Füllen Sie das Flexipet während der Inkubation mit der nächsten Lösung vor und verdünnen Sie dann die Blastozyste in den Tröpfchen T2, 3 und 4 im Abstand von drei Minuten. Zum Schluss äquilibrieren Sie die Blastozysten im T5-Tröpfchen fünf Minuten lang auf einer 37 Grad Celsius heißen Oberfläche, bevor Sie sie in den Inkubator zurückbringen. Das modifizierte Gardner-Blastozysten-Einstufungssystem geht davon aus, dass vollständige Blastozysten eine Herniation der Trophektodermzellen von weniger als 10 % aufweisen, während Blastozysten mit einer Herniation von bis zu 50 % als expandiert eingestuft werden.

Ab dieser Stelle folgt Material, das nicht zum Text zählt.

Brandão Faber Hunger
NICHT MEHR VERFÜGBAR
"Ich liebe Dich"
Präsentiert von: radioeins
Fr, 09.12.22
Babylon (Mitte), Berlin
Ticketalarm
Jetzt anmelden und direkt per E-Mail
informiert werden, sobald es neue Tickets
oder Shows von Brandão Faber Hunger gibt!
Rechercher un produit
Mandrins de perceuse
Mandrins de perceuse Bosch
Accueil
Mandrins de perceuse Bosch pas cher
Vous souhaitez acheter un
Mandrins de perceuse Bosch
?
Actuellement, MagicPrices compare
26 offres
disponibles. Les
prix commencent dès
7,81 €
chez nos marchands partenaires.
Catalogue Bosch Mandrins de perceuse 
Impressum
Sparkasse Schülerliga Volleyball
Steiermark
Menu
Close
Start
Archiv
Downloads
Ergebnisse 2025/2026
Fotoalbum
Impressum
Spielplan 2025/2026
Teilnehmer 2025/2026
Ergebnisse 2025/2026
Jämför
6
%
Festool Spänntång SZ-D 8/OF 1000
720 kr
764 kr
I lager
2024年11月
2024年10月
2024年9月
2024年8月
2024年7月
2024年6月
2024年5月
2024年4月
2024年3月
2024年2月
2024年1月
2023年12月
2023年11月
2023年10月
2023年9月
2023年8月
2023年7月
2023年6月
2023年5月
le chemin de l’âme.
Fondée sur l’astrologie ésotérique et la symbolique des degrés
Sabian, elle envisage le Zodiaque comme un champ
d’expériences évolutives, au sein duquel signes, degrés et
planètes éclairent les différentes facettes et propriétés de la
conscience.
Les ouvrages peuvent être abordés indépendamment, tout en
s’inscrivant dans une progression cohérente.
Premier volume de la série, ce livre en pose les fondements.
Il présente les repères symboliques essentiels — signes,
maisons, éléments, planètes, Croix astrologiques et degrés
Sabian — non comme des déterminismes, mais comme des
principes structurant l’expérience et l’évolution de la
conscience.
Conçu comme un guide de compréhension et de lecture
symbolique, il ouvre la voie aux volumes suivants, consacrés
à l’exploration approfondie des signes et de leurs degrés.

Blastozysten, die eine Herniation von mehr als 50 % aufweisen, gelten als schlüpfend. Mit den demonstrierten Kryokonservierungs- und Erwärmungsmethoden wurden durchweg hohe Raten an Lebendgeburten pro Zyklusstart erreicht, mit oder ohne genetische Präimplantationstests. Obwohl diese Erfolge mit vorselektierten euploiden Blastozysten deutlich höher sind.

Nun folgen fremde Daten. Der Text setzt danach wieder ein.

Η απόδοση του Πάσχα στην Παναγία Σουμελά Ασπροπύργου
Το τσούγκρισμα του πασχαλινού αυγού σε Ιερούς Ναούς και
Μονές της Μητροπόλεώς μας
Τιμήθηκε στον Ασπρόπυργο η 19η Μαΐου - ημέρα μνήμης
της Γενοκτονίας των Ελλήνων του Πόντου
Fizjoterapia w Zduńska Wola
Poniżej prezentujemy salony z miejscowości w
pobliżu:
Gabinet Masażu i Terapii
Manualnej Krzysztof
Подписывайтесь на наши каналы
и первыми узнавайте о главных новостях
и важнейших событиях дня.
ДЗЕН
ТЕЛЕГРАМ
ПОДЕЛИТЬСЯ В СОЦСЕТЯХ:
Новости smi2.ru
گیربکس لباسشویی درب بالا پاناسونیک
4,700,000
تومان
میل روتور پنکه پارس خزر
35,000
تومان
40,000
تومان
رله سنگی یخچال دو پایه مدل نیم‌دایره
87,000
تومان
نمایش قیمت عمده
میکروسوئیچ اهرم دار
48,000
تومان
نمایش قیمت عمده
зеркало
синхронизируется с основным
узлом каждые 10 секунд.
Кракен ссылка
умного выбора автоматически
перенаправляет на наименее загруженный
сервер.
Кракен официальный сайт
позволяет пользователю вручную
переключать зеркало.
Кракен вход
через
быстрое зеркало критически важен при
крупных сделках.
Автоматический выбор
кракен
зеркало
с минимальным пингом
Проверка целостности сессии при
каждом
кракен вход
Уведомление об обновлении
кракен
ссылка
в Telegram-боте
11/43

Bei der Bewertung einer guten Prognose der Patientenpopulation allein für kryokonservierte Zyklen zeigen diese Daten zum Transfer von gefrorenen Embryonen bessere Erfolgsraten als der nationale Durchschnitt sowohl für die Einnistungs- als auch für die Lebendgeburtenraten um über 30 %. Durch den Transfer von überwiegend einzelnen genetisch getesteten euploiden vitrifizierten Blastozysten gehören dies zu den höchsten Einnistungsraten und Lebendgeburtenraten in den Vereinigten Staaten. unabhängig vom Alter, wurden erreicht, verglichen mit den jüngsten nationalen Statistiken, die vom Center for Disease Control für zwei andere angesehene Fruchtbarkeitskliniken veröffentlicht wurden, und den von der Society for Assisted Reproductive Technologies veröffentlichten Daten. Die MicroSecure-Vitrifikation ist ein neuartiges aseptisches Verfahren, das im Hinblick auf technische Einfachheit, Zuverlässigkeit und Kryosicherheit entwickelt wurde. Dieses einfache, nicht-kommerzielle Vitrifikationssystem bietet eine hocheffektive, kostengünstige Alternative zu Vitrifikationsgeräten.

Seit ihrer Entwicklung hat die MicroSecure-Methode eine Embryogenesung von über 99,9 % und ein vollständiges Überleben der Blastozysten von über 95 % gewährleistet. Dies hat es ermöglicht, dass unsere klinische Praxis in den letzten drei Jahren auf nahezu alle kryokonservierten Embyro-Transferzyklen umgestellt wurde. Wir haben unser Verfahren effektiv dahingehend modifiziert, dass eine innere Dichtung vor dem Wattestopfen von ionomeren Samenhalmen angebracht ist, um immer noch zuverlässige Schweißnähte und hervorragende Ergebnisse nach der Erwärmung zu erzielen.

Es gibt viele verschiedene Gerätesysteme, die heute in der assistiven Reproduktionstechnologie eingesetzt werden, aber kein anderes Gerät bietet die Einfachheit und technische Wiederholbarkeit, um Benutzervariationen im Wesentlichen zu eliminieren und optimierte Sicherheit zu bieten, wie die MicroSecure-Vitrifikation.